Gredin translated that explanation for Keegan.

Wyve pointed at the little cloth roll in Keegan’s hand. “Is that where he keeps his—” And he used a Prettian term that meant nothing to her.

“Your pardon,” Gredin said. “I don’t understand that word.”

“The thing with which he makes these marks.”

She nodded and turned again to Keegan. “He would like to see your reed pen and, I suppose, your ink vial.”

Keegan unpacked them from the roll.

“Ask him,” Wyve said, “to make the marks that represent his name.”

“Keegan, the Director would like you to write ‘Keegan te Fliss’ on the page.”

Keegan wrote out his name and then said it aloud, pointing to each word in turn.

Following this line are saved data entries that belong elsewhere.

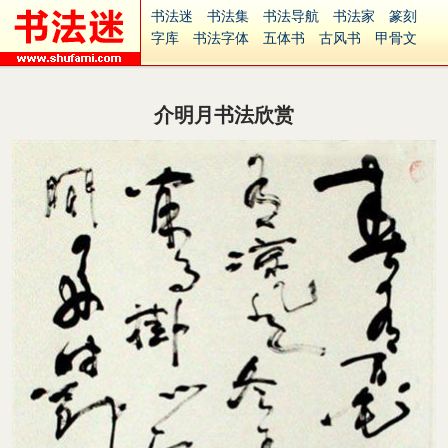
书法迷
书法集
书法导航
书法家
篆刻
字库
书法字体
五体书
古风书
甲骨文
古印
篆书
篆体
光明书
集美书
33书法
毛笔字
钢笔字
多体书
花鸟字
書法视频
集字
字形
大字
篆刻之家
字源
国学
介明月书法欣赏
古籍
中医
象棋
游戏
电子书
商城
起名
识字
英语
印章
签名
硬筆字
字体下载
免费字体
中文字体
英文字体
Ai矢量
P图宝
南无阿弥陀佛
意见反馈
安全网站
捐赠
繁體版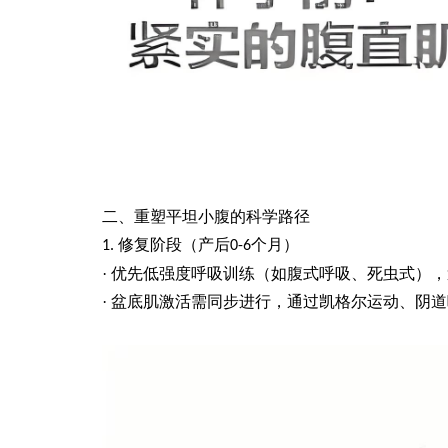
二、重塑平坦小腹的科学路径
修复阶段（产后
个月）
1.
0-6
·
优先低强度呼吸训练（如腹式呼吸、死虫式），
·
盆底肌激活需同步进行，通过凯格尔运动、阴道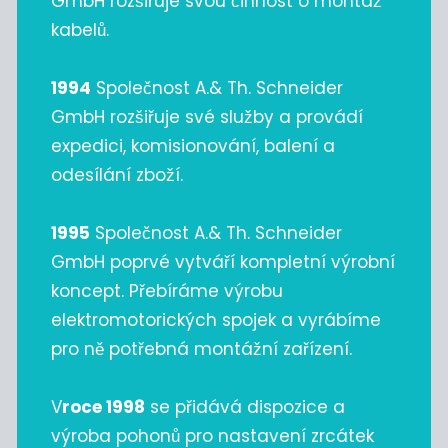
GmbH rozšiřuje svou činnost o montáž
kabelů.
1994
Společnost A.& Th. Schneider
GmbH rozšiřuje své služby a provádí
expedici, komisionování, balení a
odesílání zboží.
1995
Společnost A.& Th. Schneider
GmbH poprvé vytváří kompletní výrobní
koncept. Přebíráme výrobu
elektromotorických spojek a vyrábíme
pro ně potřebná montážní zařízení.
V
roce 1998
se přidává dispozice a
výroba pohonů pro nastavení zrcátek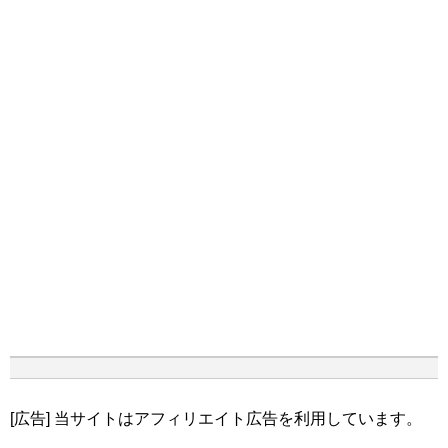
[広告] 当サイトはアフィリエイト広告を利用しています。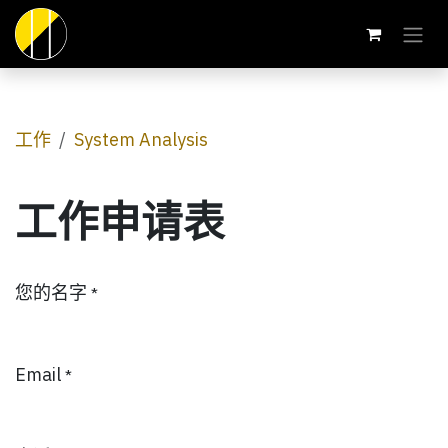
跳至内容
工作
System Analysis
工作申请表
您的名字
*
Email
*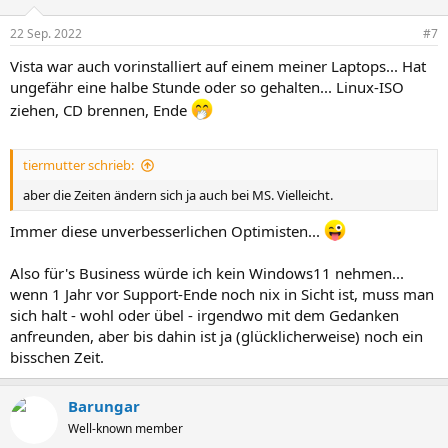
22 Sep. 2022
#7
Vista war auch vorinstalliert auf einem meiner Laptops... Hat
ungefähr eine halbe Stunde oder so gehalten... Linux-ISO
ziehen, CD brennen, Ende
tiermutter schrieb:
aber die Zeiten ändern sich ja auch bei MS. Vielleicht.
Immer diese unverbesserlichen Optimisten...
Also für's Business würde ich kein Windows11 nehmen...
wenn 1 Jahr vor Support-Ende noch nix in Sicht ist, muss man
sich halt - wohl oder übel - irgendwo mit dem Gedanken
anfreunden, aber bis dahin ist ja (glücklicherweise) noch ein
bisschen Zeit.
Barungar
Well-known member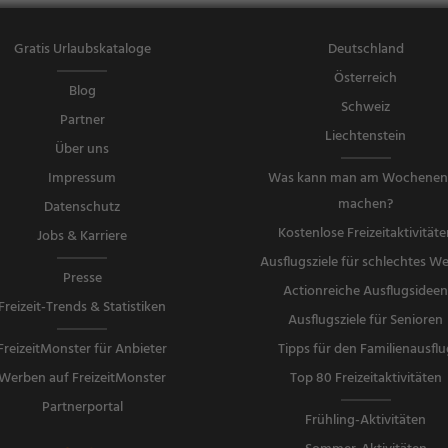
Gratis Urlaubskataloge
Deutschland
Österreich
Blog
Schweiz
Partner
Liechtenstein
Über uns
Impressum
Was kann man am Wochene
machen?
Datenschutz
Kostenlose Freizeitaktivitäte
Jobs & Karriere
Ausflugsziele für schlechtes We
Presse
Actionreiche Ausflugsidee
Freizeit-Trends & Statistiken
Ausflugsziele für Senioren
FreizeitMonster für Anbieter
Tipps für den Familienausflu
Werben auf FreizeitMonster
Top 80 Freizeitaktivitäten
Partnerportal
Frühling-Aktivitäten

Wyve seemed surprised. “It is what, that little word in the center?”

Gredin pondered how best to explain. Pointing, she said, “The first word is ‘Keegan,’ which is his name, just as I am called Gredin and you are called Wyve. And the last, ‘Fliss,’ is the name of his House. The little one between…I suppose you would render it as ‘of.’ You are Wyve of Tradepoint. He is Keegan of Fliss.”

“‘Of,’” Wyve said on a note of quiet wonder. “Imagine. I have heard Vennans speak their names for many a sectora, here on Tradepoint, and yet I never realized… Well! I consider this meeting to be a success, for I have learned something new about you all.” He nodded toward Keegan. “Tell him to watch, now, and he will see how his name appears in Prettian.”

“The Director says that he will show you how he writes your name in his language.”

But what Wyve demonstrated was far more surprising than that. He used no paper, no reed pen, no ink. Instead, he touched a particular spot on the tabletop and the surface came to life, glowing softly as it showed a number of small rectangles. “Each of these shapes represents one of those benches,” he said, with a nod toward the room in which they stood. “I have not erased the settings from our meeting yet, so you can see which benches sat empty and which were occupied. Gredin, you stood there,” he said, pointing, and she saw a cluster of lighted symbols glowing behind that particular rectangle.

“Is that my name?” she asked.

“No,” Wyve said, with a rumbling chuckle, “because, as you may recall, you would not tell me what it was. What I have written there is ‘translator.’ But tell Keegan to look here, at his bench, which we moved. This is his name, as best I understood it at the time, and a further notation that he had come in the role of historian.”

When Gredin translated Wyve’s words, Keegan leaned in closer to peer at the glowing symbols. “May I copy those down?” he asked.

Gredin conveyed the request, which Wyve granted with apparent good cheer. “Of course. I thought it might please him to do so.”

It was all a puzzle to Gredin. She understood how ink could make a mark upon paper. She was far less sure how Wyve had created the symbols that glowed on the surface of his desk, and equally surprised when, after Keegan finished copying, a further touch from Wyve caused all of the symbols to vanish.

But she made no comment. It was not the first thing about Tradepoint to astonish and bewilder her, and she doubted whether it would be the last.